I wish I could make blogs like Hurtado’s  “required reading” for all churches everywhere, but, in my  opinion, many or most Christians don’t want to actually learn anything new. They are quite content to have their theology “settled”.

If You Could Imagine

Imagine that King David encouraged you to recite his Psalms. Imagine that King Solomon encouraged you to learn from the wisdom of Mishlei (Proverbs). Imagine that Hillel and Rabbi Akiva encouraged you to study Torah. Imagine that the Baal Shem Tov encouraged you to pray with passion and fervor. Imagine that the Chofetz Chaim encouraged you to be careful with your power to speak, and to speak words of positive encouragement and never to speak negatively about others or to insult people. Imagine that Rabbi Levi Yitzchok of Berdichev encouraged you to see the good in others and to find merit for them. Imagine that Rabbi Meir Shapiro encouraged you to learn Daf Yomi and to encourage others to do so. Imagine that Rabbi Noah Weinberg encouraged you to light the fire of Torah in every Jewish heart.

-Rabbi Zelig Pliskin
from Chapter 37 of his new book
Encouragement: Formulas, Stories, and Insights

Rabbi Zelig Pliskin
Rabbi Zelig Pliskin

This is part of Rabbi Pliskin’s advice for how to use our imagination to encourage ourselves. Of course, he’s writing for a Jewish audience, so we may find ourselves limited in imagining that David might really encourage the Goyim to recite his Psalms, and certainly in envisioning the Baal Shem Tov encouraging us to pray with passion and fervor.

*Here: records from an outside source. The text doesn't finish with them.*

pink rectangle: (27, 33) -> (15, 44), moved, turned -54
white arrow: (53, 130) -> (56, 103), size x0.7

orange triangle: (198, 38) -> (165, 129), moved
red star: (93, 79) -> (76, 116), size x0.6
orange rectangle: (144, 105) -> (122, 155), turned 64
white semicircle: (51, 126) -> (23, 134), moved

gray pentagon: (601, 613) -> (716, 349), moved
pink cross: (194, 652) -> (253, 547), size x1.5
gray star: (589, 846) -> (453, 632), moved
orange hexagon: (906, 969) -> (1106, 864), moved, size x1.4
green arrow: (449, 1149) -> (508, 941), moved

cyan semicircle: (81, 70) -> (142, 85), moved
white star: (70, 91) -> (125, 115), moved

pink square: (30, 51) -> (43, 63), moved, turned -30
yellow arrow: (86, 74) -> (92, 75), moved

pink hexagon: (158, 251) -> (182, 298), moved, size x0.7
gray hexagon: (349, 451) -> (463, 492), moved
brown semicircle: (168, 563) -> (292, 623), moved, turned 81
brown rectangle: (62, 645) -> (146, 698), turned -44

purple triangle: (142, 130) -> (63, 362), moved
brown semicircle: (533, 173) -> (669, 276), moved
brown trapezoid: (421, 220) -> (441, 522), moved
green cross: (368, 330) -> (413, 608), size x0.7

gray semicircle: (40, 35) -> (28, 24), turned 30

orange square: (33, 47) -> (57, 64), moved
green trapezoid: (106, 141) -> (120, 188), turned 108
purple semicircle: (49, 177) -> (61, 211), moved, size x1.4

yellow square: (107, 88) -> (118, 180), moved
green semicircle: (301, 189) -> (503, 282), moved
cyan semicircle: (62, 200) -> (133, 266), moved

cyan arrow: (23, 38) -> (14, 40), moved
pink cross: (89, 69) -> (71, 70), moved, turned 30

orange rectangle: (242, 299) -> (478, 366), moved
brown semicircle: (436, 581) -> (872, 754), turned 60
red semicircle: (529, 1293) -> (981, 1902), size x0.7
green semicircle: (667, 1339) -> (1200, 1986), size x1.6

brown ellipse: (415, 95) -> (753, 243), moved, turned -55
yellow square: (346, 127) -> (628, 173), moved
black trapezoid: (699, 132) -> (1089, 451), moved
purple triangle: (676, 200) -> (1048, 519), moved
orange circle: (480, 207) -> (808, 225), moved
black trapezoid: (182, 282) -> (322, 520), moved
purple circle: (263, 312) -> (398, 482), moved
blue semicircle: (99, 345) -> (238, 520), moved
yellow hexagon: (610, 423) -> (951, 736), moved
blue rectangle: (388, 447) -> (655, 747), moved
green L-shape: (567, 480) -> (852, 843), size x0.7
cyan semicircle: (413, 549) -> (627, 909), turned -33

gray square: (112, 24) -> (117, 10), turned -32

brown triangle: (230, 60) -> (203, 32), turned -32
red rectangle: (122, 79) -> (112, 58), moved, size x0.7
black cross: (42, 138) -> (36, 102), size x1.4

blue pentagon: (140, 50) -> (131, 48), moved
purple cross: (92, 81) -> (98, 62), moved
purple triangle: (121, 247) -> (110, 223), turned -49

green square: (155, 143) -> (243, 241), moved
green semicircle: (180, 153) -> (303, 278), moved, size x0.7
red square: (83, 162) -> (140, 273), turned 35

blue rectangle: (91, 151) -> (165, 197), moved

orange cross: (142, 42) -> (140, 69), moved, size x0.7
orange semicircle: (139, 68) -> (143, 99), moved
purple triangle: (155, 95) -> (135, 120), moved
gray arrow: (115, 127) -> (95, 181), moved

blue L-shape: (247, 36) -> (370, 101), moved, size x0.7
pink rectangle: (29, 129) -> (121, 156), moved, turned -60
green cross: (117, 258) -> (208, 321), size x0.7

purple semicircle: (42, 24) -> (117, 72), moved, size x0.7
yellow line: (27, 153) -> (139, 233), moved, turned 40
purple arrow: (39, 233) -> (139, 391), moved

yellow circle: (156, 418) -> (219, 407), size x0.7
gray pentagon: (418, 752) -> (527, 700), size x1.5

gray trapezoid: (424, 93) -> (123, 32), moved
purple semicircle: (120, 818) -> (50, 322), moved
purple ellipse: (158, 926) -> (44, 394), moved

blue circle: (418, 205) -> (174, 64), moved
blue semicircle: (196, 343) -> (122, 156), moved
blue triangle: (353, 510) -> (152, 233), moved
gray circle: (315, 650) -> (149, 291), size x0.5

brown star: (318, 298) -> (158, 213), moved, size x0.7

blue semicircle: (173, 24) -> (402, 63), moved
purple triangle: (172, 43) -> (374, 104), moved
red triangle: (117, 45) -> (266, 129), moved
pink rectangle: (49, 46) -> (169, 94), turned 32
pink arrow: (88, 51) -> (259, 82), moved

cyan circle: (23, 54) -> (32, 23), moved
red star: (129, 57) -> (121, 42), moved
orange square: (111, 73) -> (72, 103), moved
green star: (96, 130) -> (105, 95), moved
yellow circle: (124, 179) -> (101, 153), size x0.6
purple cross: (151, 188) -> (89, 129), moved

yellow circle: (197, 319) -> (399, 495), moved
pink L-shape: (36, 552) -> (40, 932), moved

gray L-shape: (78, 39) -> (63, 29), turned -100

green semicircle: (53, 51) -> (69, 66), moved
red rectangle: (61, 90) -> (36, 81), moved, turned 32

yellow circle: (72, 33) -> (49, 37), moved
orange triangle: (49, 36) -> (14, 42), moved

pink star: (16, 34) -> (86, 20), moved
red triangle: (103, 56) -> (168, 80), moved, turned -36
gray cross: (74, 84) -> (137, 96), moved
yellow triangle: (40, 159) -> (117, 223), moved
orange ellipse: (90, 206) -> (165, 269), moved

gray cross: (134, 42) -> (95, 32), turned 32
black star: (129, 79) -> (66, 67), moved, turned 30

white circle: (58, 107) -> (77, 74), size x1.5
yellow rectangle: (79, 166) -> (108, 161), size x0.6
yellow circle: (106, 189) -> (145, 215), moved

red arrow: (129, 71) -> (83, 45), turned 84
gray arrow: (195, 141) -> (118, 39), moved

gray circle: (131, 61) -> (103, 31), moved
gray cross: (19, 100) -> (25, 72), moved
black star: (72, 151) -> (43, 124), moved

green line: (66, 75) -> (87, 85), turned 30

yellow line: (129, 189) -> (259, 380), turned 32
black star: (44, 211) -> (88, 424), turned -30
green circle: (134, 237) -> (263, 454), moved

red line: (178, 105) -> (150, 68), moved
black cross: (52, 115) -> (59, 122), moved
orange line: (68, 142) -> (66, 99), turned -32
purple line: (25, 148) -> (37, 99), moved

As much as I enjoy Rabbi Pliskin’s writing, I wonder if this one isn’t a bit of a stretch.

What would Rav Yeshua (Jesus Christ) encourage a non-Jewish disciple to do? What about Rav Shaul (the Apostle Paul)? The answers to those questions might seem self-evident to a traditional evangelical Christian, but when you realize that the hearts of Yeshua and Paul were first and foremost turned to their Jewish brethren, what does that mean for the rest of us? Do we have the right to even imagine they would encourage us?

Of course, Paul’s epistles to the various Gentile communities he established were full of encouragement (as well as, in some cases, criticism and even condemnation). After all, he was the emissary to the Gentiles, specifically appointed by Rav Yeshua in a metaphysical vision.

So if we were to imagine Paul encouraging us, what would he say?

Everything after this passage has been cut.